━━━ Exercise data
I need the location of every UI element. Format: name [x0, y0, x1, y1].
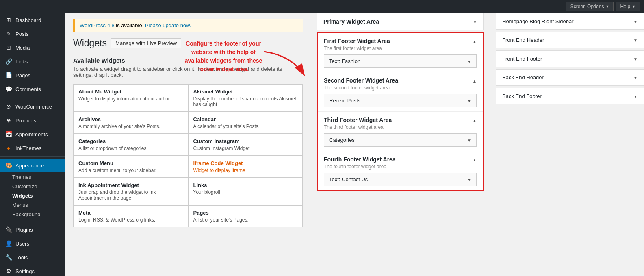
sidebar-item-settings[interactable]: ⚙ Settings — [0, 264, 65, 276]
sidebar-panel-chevron[interactable] — [633, 37, 637, 43]
media-icon: ⊡ — [5, 44, 12, 51]
sidebar-panel-label: Front End Header — [502, 37, 544, 43]
sidebar-panel-header[interactable]: Front End Footer — [496, 51, 644, 67]
tooltip-line4: footer widget area. — [175, 65, 272, 74]
primary-widget-area-label: Primary Widget Area — [323, 18, 379, 25]
footer-area-widget[interactable]: Text: Contact Us — [324, 173, 477, 186]
footer-area-chevron[interactable] — [473, 38, 477, 44]
widget-item[interactable]: Custom MenuAdd a custom menu to your sid… — [73, 156, 188, 178]
wordpress-version-link[interactable]: WordPress 4.8 — [80, 22, 115, 28]
sidebar-panel-chevron[interactable] — [633, 18, 637, 24]
widget-item[interactable]: CategoriesA list or dropdown of categori… — [73, 134, 188, 156]
widget-item[interactable]: CalendarA calendar of your site's Posts. — [188, 112, 303, 134]
content-area: WordPress 4.8 is available! Please updat… — [65, 13, 311, 276]
sidebar-label-media: Media — [15, 45, 30, 51]
footer-area-chevron[interactable] — [473, 117, 477, 123]
woocommerce-icon: ⊙ — [5, 103, 12, 110]
footer-area-widget[interactable]: Text: Fashion — [324, 54, 477, 68]
footer-widget-container: First Footer Widget Area The first foote… — [317, 32, 484, 191]
footer-widget-chevron[interactable] — [467, 176, 471, 183]
footer-area-desc: The third footer widget area — [324, 124, 477, 130]
notice-bar: WordPress 4.8 is available! Please updat… — [73, 19, 303, 32]
screen-options-label: Screen Options — [570, 4, 604, 9]
middle-panel: Primary Widget Area First Footer Widget … — [311, 13, 490, 276]
sidebar-item-users[interactable]: 👤 Users — [0, 237, 65, 250]
sidebar-sub-customize[interactable]: Customize — [0, 182, 65, 191]
page-title: Widgets — [73, 38, 107, 49]
sidebar-item-posts[interactable]: ✎ Posts — [0, 27, 65, 41]
sidebar-panel-header[interactable]: Back End Header — [496, 70, 644, 85]
manage-live-preview-button[interactable]: Manage with Live Preview — [111, 38, 181, 48]
content-inner: WordPress 4.8 is available! Please updat… — [73, 19, 303, 227]
sidebar-item-pages[interactable]: 📄 Pages — [0, 68, 65, 82]
widget-name: Custom Instagram — [193, 138, 298, 144]
appearance-icon: 🎨 — [5, 162, 12, 169]
widget-desc: A calendar of your site's Posts. — [193, 124, 298, 129]
sidebar-panel-label: Back End Header — [502, 74, 544, 80]
available-widgets-section: Available Widgets To activate a widget d… — [73, 57, 303, 227]
sidebar-panel-chevron[interactable] — [633, 93, 637, 99]
footer-widget-chevron[interactable] — [467, 58, 471, 64]
widget-name: Meta — [78, 210, 183, 216]
sidebar-sub-themes[interactable]: Themes — [0, 172, 65, 182]
sidebar-label-links: Links — [15, 59, 28, 65]
widget-item[interactable]: Akismet WidgetDisplay the number of spam… — [188, 84, 303, 112]
sidebar-item-media[interactable]: ⊡ Media — [0, 41, 65, 54]
primary-widget-area-panel[interactable]: Primary Widget Area — [317, 13, 484, 30]
primary-chevron-icon — [473, 18, 477, 25]
footer-area-chevron[interactable] — [473, 78, 477, 84]
sidebar-item-dashboard[interactable]: ⊞ Dashboard — [0, 13, 65, 27]
sidebar-item-links[interactable]: 🔗 Links — [0, 54, 65, 68]
footer-area-desc: The fourth footer widget area — [324, 164, 477, 170]
sidebar-panel-header[interactable]: Front End Header — [496, 32, 644, 48]
sidebar-item-tools[interactable]: 🔧 Tools — [0, 250, 65, 264]
widget-name: Custom Menu — [78, 160, 183, 166]
widget-item[interactable]: Ink Appointment WidgetJust drag and drop… — [73, 178, 188, 205]
far-right-panel: Homepage Blog Right Sidebar Front End He… — [490, 13, 644, 276]
widget-desc: A monthly archive of your site's Posts. — [78, 124, 183, 129]
sidebar-sub-menus[interactable]: Menus — [0, 200, 65, 210]
widget-item[interactable]: Iframe Code WidgetWidget to display ifra… — [188, 156, 303, 178]
widget-name: Calendar — [193, 116, 298, 122]
sidebar-item-comments[interactable]: 💬 Comments — [0, 82, 65, 96]
help-label: Help — [620, 4, 630, 9]
widget-item[interactable]: MetaLogin, RSS, & WordPress.org links. — [73, 205, 188, 227]
sidebar-label-appearance: Appearance — [15, 163, 44, 169]
sidebar-panel-chevron[interactable] — [633, 74, 637, 80]
widget-desc: Widget to display information about auth… — [78, 96, 183, 102]
footer-widget-chevron[interactable] — [467, 137, 471, 143]
screen-options-button[interactable]: Screen Options ▼ — [566, 2, 614, 11]
sidebar-item-woocommerce[interactable]: ⊙ WooCommerce — [0, 100, 65, 113]
appointments-icon: 📅 — [5, 130, 12, 138]
sidebar-item-plugins[interactable]: 🔌 Plugins — [0, 223, 65, 237]
help-button[interactable]: Help ▼ — [616, 2, 640, 11]
widget-item[interactable]: About Me WidgetWidget to display informa… — [73, 84, 188, 112]
footer-area-widget[interactable]: Categories — [324, 133, 477, 147]
widget-item[interactable]: PagesA list of your site's Pages. — [188, 205, 303, 227]
sidebar-divider-2 — [0, 156, 65, 157]
sidebar-panel-header[interactable]: Back End Footer — [496, 88, 644, 104]
footer-widget-chevron[interactable] — [467, 98, 471, 104]
footer-area-header: Third Footer Widget Area — [324, 117, 477, 123]
sidebar-item-appointments[interactable]: 📅 Appointments — [0, 127, 65, 141]
footer-area-chevron[interactable] — [473, 156, 477, 163]
widget-item[interactable]: Custom InstagramCustom Instagram Widget — [188, 134, 303, 156]
widget-item[interactable]: LinksYour blogroll — [188, 178, 303, 205]
sidebar-label-comments: Comments — [15, 86, 41, 92]
sidebar-item-appearance[interactable]: 🎨 Appearance — [0, 159, 65, 172]
screen-options-chevron: ▼ — [605, 4, 609, 9]
main-layout: ⊞ Dashboard ✎ Posts ⊡ Media 🔗 Links 📄 Pa… — [0, 13, 644, 276]
widget-grid: About Me WidgetWidget to display informa… — [73, 84, 303, 227]
primary-widget-area-header[interactable]: Primary Widget Area — [317, 13, 483, 30]
widget-item[interactable]: ArchivesA monthly archive of your site's… — [73, 112, 188, 134]
sidebar-divider-3 — [0, 221, 65, 221]
please-update-link[interactable]: Please update now. — [145, 22, 191, 28]
widget-desc: Display the number of spam comments Akis… — [193, 96, 298, 107]
sidebar-sub-background[interactable]: Background — [0, 210, 65, 219]
sidebar-sub-widgets[interactable]: Widgets — [0, 191, 65, 200]
sidebar-item-inkthemes[interactable]: ● InkThemes — [0, 141, 65, 155]
sidebar-panel-header[interactable]: Homepage Blog Right Sidebar — [496, 13, 644, 29]
sidebar-item-products[interactable]: ⊕ Products — [0, 113, 65, 127]
footer-area-widget[interactable]: Recent Posts — [324, 94, 477, 107]
sidebar-panel-chevron[interactable] — [633, 56, 637, 62]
━━━━━━
• Requirement:
The records above should be written out exactly, and the images dropped.

• Solution for this task:
I need the location of every UI element. Format: name [x0, y0, x1, y1].
sidebar-item-settings[interactable]: ⚙ Settings — [0, 264, 65, 276]
sidebar-panel-chevron[interactable] — [633, 37, 637, 43]
media-icon: ⊡ — [5, 44, 12, 51]
sidebar-panel-label: Front End Header — [502, 37, 544, 43]
sidebar-panel-header[interactable]: Front End Footer — [496, 51, 644, 67]
tooltip-line4: footer widget area. — [175, 65, 272, 74]
primary-widget-area-label: Primary Widget Area — [323, 18, 379, 25]
footer-area-widget[interactable]: Text: Contact Us — [324, 173, 477, 186]
footer-area-chevron[interactable] — [473, 38, 477, 44]
widget-item[interactable]: Custom MenuAdd a custom menu to your sid… — [73, 156, 188, 178]
wordpress-version-link[interactable]: WordPress 4.8 — [80, 22, 115, 28]
sidebar-panel-chevron[interactable] — [633, 18, 637, 24]
widget-item[interactable]: CategoriesA list or dropdown of categori… — [73, 134, 188, 156]
widget-item[interactable]: CalendarA calendar of your site's Posts. — [188, 112, 303, 134]
content-area: WordPress 4.8 is available! Please updat… — [65, 13, 311, 276]
sidebar-label-media: Media — [15, 45, 30, 51]
footer-area-chevron[interactable] — [473, 117, 477, 123]
woocommerce-icon: ⊙ — [5, 103, 12, 110]
footer-area-widget[interactable]: Text: Fashion — [324, 54, 477, 68]
footer-widget-container: First Footer Widget Area The first foote… — [317, 32, 484, 191]
footer-widget-chevron[interactable] — [467, 176, 471, 183]
footer-area-desc: The third footer widget area — [324, 124, 477, 130]
notice-bar: WordPress 4.8 is available! Please updat… — [73, 19, 303, 32]
screen-options-label: Screen Options — [570, 4, 604, 9]
middle-panel: Primary Widget Area First Footer Widget … — [311, 13, 490, 276]
sidebar-item-users[interactable]: 👤 Users — [0, 237, 65, 250]
sidebar-sub-customize[interactable]: Customize — [0, 182, 65, 191]
page-title: Widgets — [73, 38, 107, 49]
sidebar-item-posts[interactable]: ✎ Posts — [0, 27, 65, 41]
sidebar-panel-header[interactable]: Back End Header — [496, 70, 644, 85]
manage-live-preview-button[interactable]: Manage with Live Preview — [111, 38, 181, 48]
content-inner: WordPress 4.8 is available! Please updat… — [73, 19, 303, 227]
sidebar-item-pages[interactable]: 📄 Pages — [0, 68, 65, 82]
widget-name: Custom Instagram — [193, 138, 298, 144]
appearance-icon: 🎨 — [5, 162, 12, 169]
widget-desc: A calendar of your site's Posts. — [193, 124, 298, 129]
sidebar-panel-label: Back End Header — [502, 74, 544, 80]
available-widgets-section: Available Widgets To activate a widget d… — [73, 57, 303, 227]
sidebar-panel-chevron[interactable] — [633, 93, 637, 99]
footer-widget-chevron[interactable] — [467, 58, 471, 64]
widget-name: Meta — [78, 210, 183, 216]
sidebar-sub-themes[interactable]: Themes — [0, 172, 65, 182]
sidebar-label-links: Links — [15, 59, 28, 65]
widget-item[interactable]: Akismet WidgetDisplay the number of spam… — [188, 84, 303, 112]
sidebar-item-media[interactable]: ⊡ Media — [0, 41, 65, 54]
primary-widget-area-panel[interactable]: Primary Widget Area — [317, 13, 484, 30]
primary-chevron-icon — [473, 18, 477, 25]
footer-area-chevron[interactable] — [473, 78, 477, 84]
sidebar-item-dashboard[interactable]: ⊞ Dashboard — [0, 13, 65, 27]
sidebar-item-links[interactable]: 🔗 Links — [0, 54, 65, 68]
footer-area-desc: The fourth footer widget area — [324, 164, 477, 170]
sidebar-panel-header[interactable]: Front End Header — [496, 32, 644, 48]
sidebar-item-tools[interactable]: 🔧 Tools — [0, 250, 65, 264]
widget-name: Custom Menu — [78, 160, 183, 166]
widget-item[interactable]: Ink Appointment WidgetJust drag and drop… — [73, 178, 188, 205]
far-right-panel: Homepage Blog Right Sidebar Front End He… — [490, 13, 644, 276]
widget-desc: A monthly archive of your site's Posts. — [78, 124, 183, 129]
sidebar-sub-menus[interactable]: Menus — [0, 200, 65, 210]
widget-item[interactable]: Iframe Code WidgetWidget to display ifra… — [188, 156, 303, 178]
widget-name: Calendar — [193, 116, 298, 122]
sidebar-item-comments[interactable]: 💬 Comments — [0, 82, 65, 96]
help-label: Help — [620, 4, 630, 9]
widget-item[interactable]: MetaLogin, RSS, & WordPress.org links. — [73, 205, 188, 227]
sidebar-label-appearance: Appearance — [15, 163, 44, 169]
sidebar-panel-chevron[interactable] — [633, 74, 637, 80]
widget-desc: Widget to display information about auth… — [78, 96, 183, 102]
footer-widget-chevron[interactable] — [467, 137, 471, 143]
screen-options-button[interactable]: Screen Options ▼ — [566, 2, 614, 11]
sidebar-item-woocommerce[interactable]: ⊙ WooCommerce — [0, 100, 65, 113]
appointments-icon: 📅 — [5, 130, 12, 138]
sidebar-item-plugins[interactable]: 🔌 Plugins — [0, 223, 65, 237]
help-button[interactable]: Help ▼ — [616, 2, 640, 11]
widget-item[interactable]: About Me WidgetWidget to display informa… — [73, 84, 188, 112]
footer-area-widget[interactable]: Categories — [324, 133, 477, 147]
widget-item[interactable]: PagesA list of your site's Pages. — [188, 205, 303, 227]
sidebar-divider-2 — [0, 156, 65, 157]
sidebar-panel-header[interactable]: Back End Footer — [496, 88, 644, 104]
footer-widget-chevron[interactable] — [467, 98, 471, 104]
footer-area-header: Third Footer Widget Area — [324, 117, 477, 123]
sidebar-item-appointments[interactable]: 📅 Appointments — [0, 127, 65, 141]
footer-area-chevron[interactable] — [473, 156, 477, 163]
widget-item[interactable]: Custom InstagramCustom Instagram Widget — [188, 134, 303, 156]
widget-item[interactable]: LinksYour blogroll — [188, 178, 303, 205]
sidebar-label-comments: Comments — [15, 86, 41, 92]
sidebar-item-appearance[interactable]: 🎨 Appearance — [0, 159, 65, 172]
screen-options-chevron: ▼ — [605, 4, 609, 9]
main-layout: ⊞ Dashboard ✎ Posts ⊡ Media 🔗 Links 📄 Pa… — [0, 13, 644, 276]
widget-grid: About Me WidgetWidget to display informa… — [73, 84, 303, 227]
primary-widget-area-header[interactable]: Primary Widget Area — [317, 13, 483, 30]
widget-item[interactable]: ArchivesA monthly archive of your site's… — [73, 112, 188, 134]
sidebar-divider-3 — [0, 221, 65, 221]
please-update-link[interactable]: Please update now. — [145, 22, 191, 28]
widget-desc: Display the number of spam comments Akis… — [193, 96, 298, 107]
sidebar-sub-background[interactable]: Background — [0, 210, 65, 219]
sidebar-sub-widgets[interactable]: Widgets — [0, 191, 65, 200]
sidebar-item-inkthemes[interactable]: ● InkThemes — [0, 141, 65, 155]
sidebar-panel-header[interactable]: Homepage Blog Right Sidebar — [496, 13, 644, 29]
sidebar-item-products[interactable]: ⊕ Products — [0, 113, 65, 127]
footer-area-widget[interactable]: Recent Posts — [324, 94, 477, 107]
sidebar-panel-chevron[interactable] — [633, 56, 637, 62]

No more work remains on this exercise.